Jiao Jun olhou para a Avenida Zhuque, fingindo interesse, e perguntou: “Encontrar esse sócio e prendê-lo imediatamente?”

“Não.” Changsun Wunai se assustou. O Sagrado Imperador Yang Guang ainda estava em Chang’an; não se podia prender alguém sem provas. Quem colaborasse com Taijisi certamente seria um grande comerciante ou até mesmo um poderoso influente. Fazer barulho demais era uma sentença de morte para ele. Sua voz acelerou: “Descubra quem é, o resto deixamos conosco. Se houver mérito, todos dividiremos.”

Jiao Jun não respondeu. De repente, avançou pela frente de Changsun Wunai e correu para a rua. Changsun virou-se e viu primeiro uma carruagem de quatro rodas, única em Chang’an, pertencente ao comerciante Yang Chong, dono do bairro Baojie. Logo viu também flechas disparadas de três direções contra a carruagem e quatro assassinos avançando para atacá-la — um atentado audacioso em plena luz do dia, em uma rua lotada de gente.

O homem armado com duas pistolas era um monge estrangeiro, pequeno e ágil, quase pulando para dentro da carruagem; um lenhador robusto brandia um machado pesado contra o cocheiro corpulento; outros dois atacantes, armados com espadas longas e correntes de ferro, avançavam contra os dois cavaleiros que protegiam a carruagem de Yang Chong. Da perspectiva de Changsun Wunai, as flechas cruzavam o ar refletindo um brilho azul sob o sol, quase formando três linhas retas. Jiao Jun estava a cerca de cem metros de distância; Changsun alarmou-se e correu atrás, pois Yang Chong era um funcionário imperial e sua morte diante dele seria inexplicável.

No momento, o cocheiro era Yuchi Gong. Como a caravana do oficial Sikong Xing havia partido novamente, Wuduaner fora deslocado para escoltar a caravana, e Yang Chong designara Yuchi Gong para conduzir. Yuchi afrouxou as rédeas, sem se importar com as flechas que miravam nos cavalos, e investiu como uma lança contra o lenhador, com um açoite de aço escondido na manga, colidindo com ele. O lenhador foi pego desprevenido, recuou dois passos, e seu machado fez um arco cortante, que foi bloqueado pelo açoite de Yuchi. Num movimento rápido, Yuchi chicoteou o peito do lenhador, que caiu no chão, imóvel.

O monge caiu do meio da carruagem quase ao tentar subir; os guardas Huang Zhen e Baili Tao envolveram-se com os atacantes.
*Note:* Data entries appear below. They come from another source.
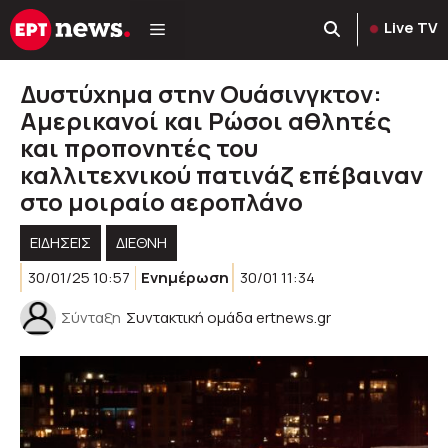
Μετάβαση
Live TV
σε
περιεχόμενο
Δυστύχημα στην Ουάσινγκτον:
Αμερικανοί και Ρώσοι αθλητές
και προπονητές του
καλλιτεχνικού πατινάζ επέβαιναν
στο μοιραίο αεροπλάνο
ΕΙΔΗΣΕΙΣ
ΔΙΕΘΝΗ
30/01/25 10:57
Ενημέρωση
30/01 11:34
Σύνταξη
Συντακτική ομάδα ertnews.gr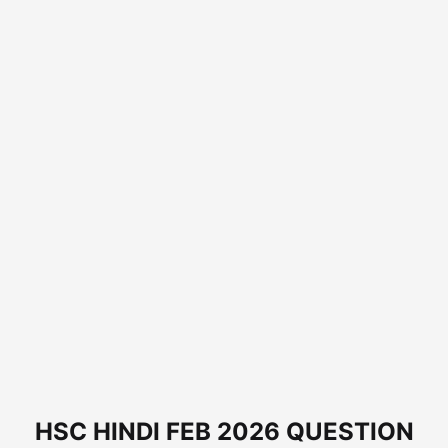
HSC HINDI FEB 2026 QUESTION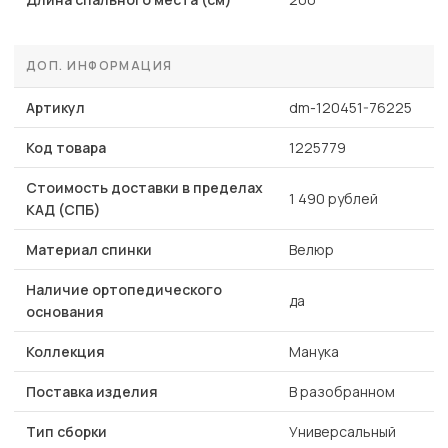
ДОП. ИНФОРМАЦИЯ
Артикул
dm-120451-76225
Код товара
1225779
Стоимость доставки в пределах
1 490 рублей
КАД (СПБ)
Материал спинки
Велюр
Наличие ортопедического
да
основания
Коллекция
Манука
Поставка изделия
В разобранном
Тип сборки
Универсальный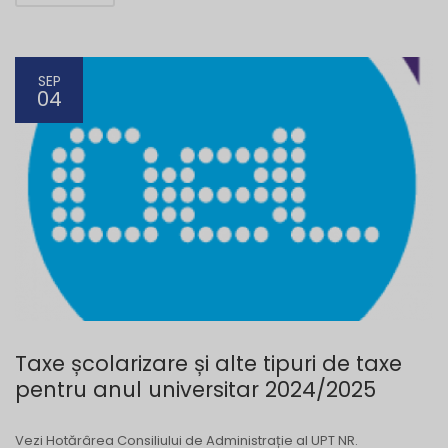
SEP
04
Taxe școlarizare și alte tipuri de taxe
pentru anul universitar 2024/2025
Vezi Hotărârea Consiliului de Administrație al UPT NR.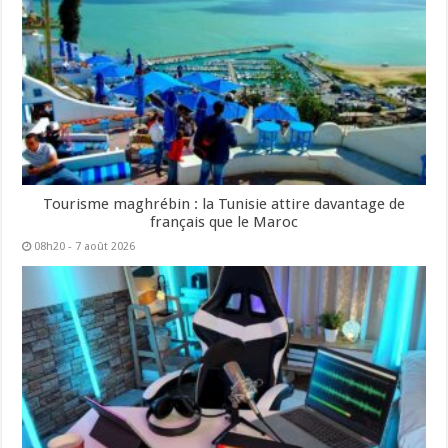
Tourisme maghrébin : la Tunisie attire davantage de
français que le Maroc
08h20 - 7 août 2026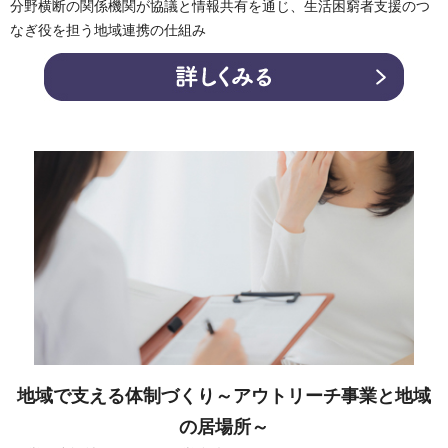
分野横断の関係機関が協議と情報共有を通じ、生活困窮者支援のつ
なぎ役を担う地域連携の仕組み
地域で支える体制づくり～アウトリーチ事業と地域
の居場所～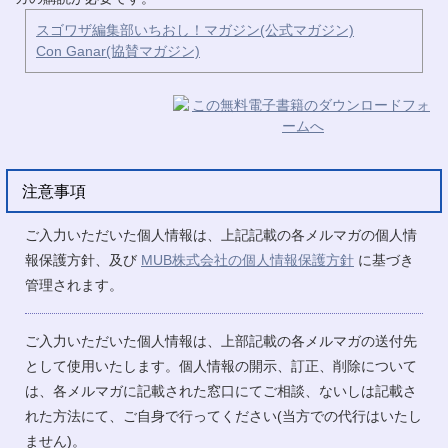
スゴワザ編集部いちおし！マガジン(公式マガジン)
Con Ganar(協賛マガジン)
注意事項
ご入力いただいた個人情報は、上記記載の各メルマガの個人情
報保護方針、及び
MUB株式会社の個人情報保護方針
に基づき
管理されます。
ご入力いただいた個人情報は、上部記載の各メルマガの送付先
として使用いたします。個人情報の開示、訂正、削除について
は、各メルマガに記載された窓口にてご相談、ないしは記載さ
れた方法にて、ご自身で行ってください(当方での代行はいたし
ません)。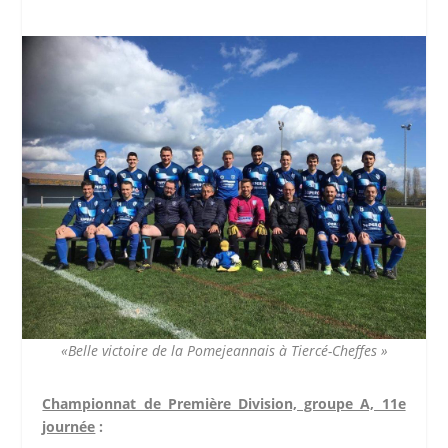
«Belle victoire de la Pomejeannais à Tiercé-Cheffes »
Championnat de Première Division, groupe A, 11e
journée
: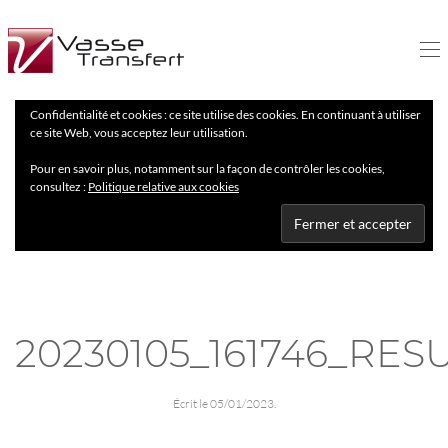
Confidentialité et cookies : ce site utilise des cookies. En continuant à utiliser
ce site Web, vous acceptez leur utilisation.
Pour en savoir plus, notamment sur la façon de contrôler les cookies,
consultez :
Politique relative aux cookies
20230105_161746_RES
Écrit le
05/01/2023
.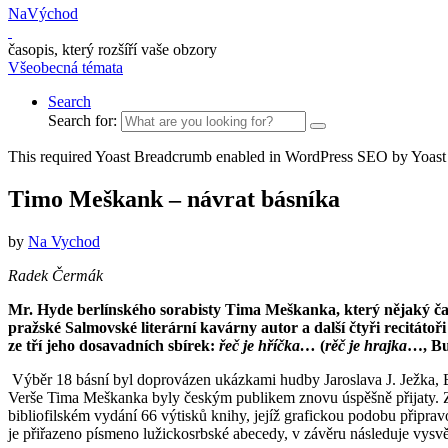
NaVýchod
časopis, který rozšíří vaše obzory
Všeobecná témata
Search
Search for:
This required Yoast Breadcrumb enabled in WordPress SEO by Yoast
Timo Meškank – návrat básníka
by
Na Vychod
Radek Čermák
Mr. Hyde berlínského sorabisty Tima Meškanka, který nějaký čas 
pražské Salmovské literární kavárny autor a další čtyři recitá
ze tří jeho dosavadních sbírek:
řeč je hříčka…
(
rěč je hrajka
…, Bu
Výběr 18 básní byl doprovázen ukázkami hudby Jaroslava J. Ježka, 
Verše Tima Meškanka byly českým publikem znovu úspěšně přijaty. Za
bibliofilském vydání 66 výtisků knihy, jejíž grafickou podobu připr
je přiřazeno písmeno lužickosrbské abecedy, v závěru následuje vysvětl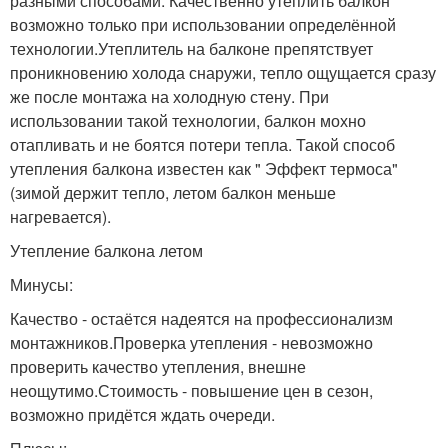
разными способами. Качественно утеплить балкон
возможно только при использовании определённой
технологии.Утеплитель на балконе препятствует
проникновению холода снаружи, тепло ощущается сразу
же после монтажа на холодную стену. При
использовании такой технологии, балкон мохно
отапливать и не боятся потери тепла. Такой способ
утепления балкона известен как " Эффект термоса"
(зимой держит тепло, летом балкон меньше
нагревается).
Утепление балкона летом
Минусы:
Качество - остаётся надеятся на профессионализм
монтажников.Проверка утепления - невозможно
проверить качество утепления, внешне
неощутимо.Стоимость - повышение цен в сезон,
возможно придётся ждать очереди.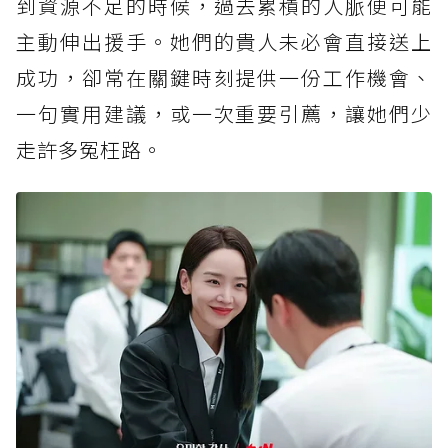
到資源不足的時候，過去累積的人脈便可能
主動伸出援手。她們的貴人未必會直接送上
成功，卻常在關鍵時刻提供一份工作機會、
一句實用建議，或一次重要引薦，讓她們少
走許多冤枉路。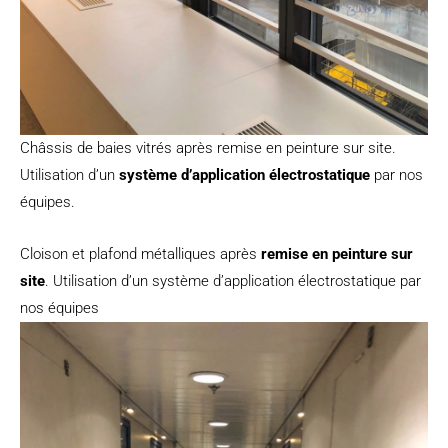
Châssis de baies vitrés après remise en peinture sur site.
Utilisation d’un
système d’application électrostatique
par nos
équipes.
Cloison et plafond métalliques après
remise en peinture sur
site
. Utilisation d’un système d’application électrostatique par
nos équipes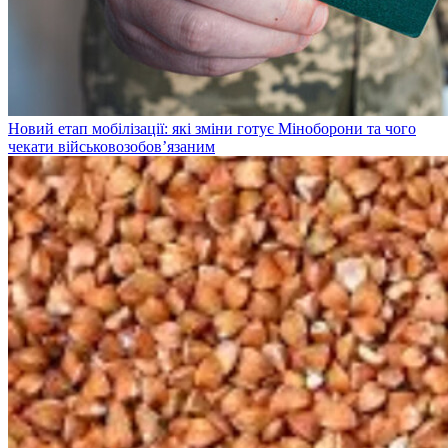
Новий етап мобілізації: які зміни готує Міноборони та чого
чекати військовозобов’язаним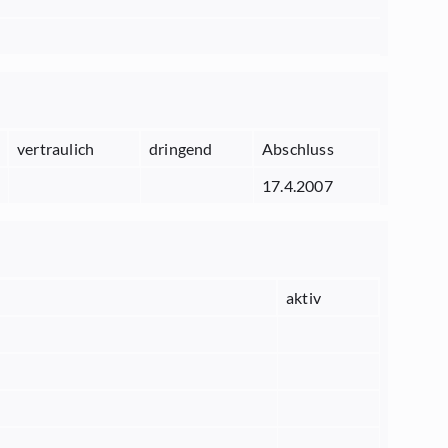
vertraulich
dringend
Abschluss
17.4.2007
aktiv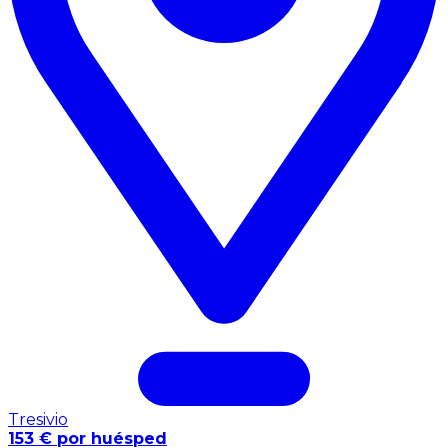
Tresivio
153 € por huésped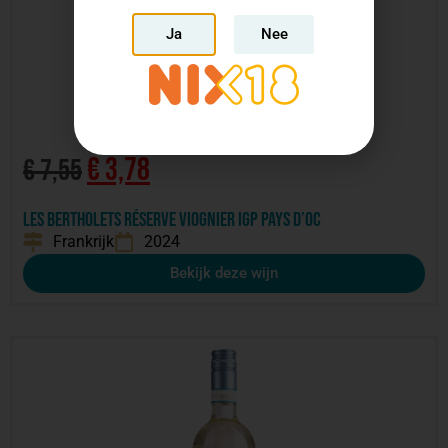
Ja
Nee
€
3,78
€
7,55
Les Bertholets Réserve Viognier IGP Pays d’Oc
Frankrijk
2024
Bekijk deze wijn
As flechas disparadas de longe atingiram a carroceria, cravando-se nas tábuas de madeira. Jiao Jun chegou perto, sem ajudar Huang Zhen, e subiu na carruagem com Yuchi para verificar. Viram Yang Chong deitado no chão da carroceria, enquanto um jovem vestido como um escriturário calmamente removia as flechas.

Jiao Jun ficou determinado e voltou para enfrentar os dois assassinos restantes. Próximo dali, soldados de patrulha chegaram correndo, e a multidão gritava e fugia em todas as direções. No momento, somente do alto do canto noroeste ainda disparavam flechas, mas a direção havia mudado: não mais contra a carruagem, mas contra a multidão e outros alvos. Os dois assassinos sabiam que não escapariam; mesmo com a ajuda do arqueiro, após uma luta feroz de cinco ou seis golpes, ambos tomaram veneno e cometeram suicídio.

Mal Jiao Jun pôde recuperar o fôlego, ouviu o grito de Changsun Wunai, correu até ele e viu que fora atingido na coxa por uma flecha. Olhando para o telhado da pousada Taishan no canto noroeste, deixou um soldado para cuidar de Changsun Wunai e partiu com os outros soldados em perseguição. Quando Jiao Jun chegou ao topo, não havia mais ninguém, restando apenas um arco longo, uma bolsa de couro para flechas e duas flechas não disparadas dentro da bolsa.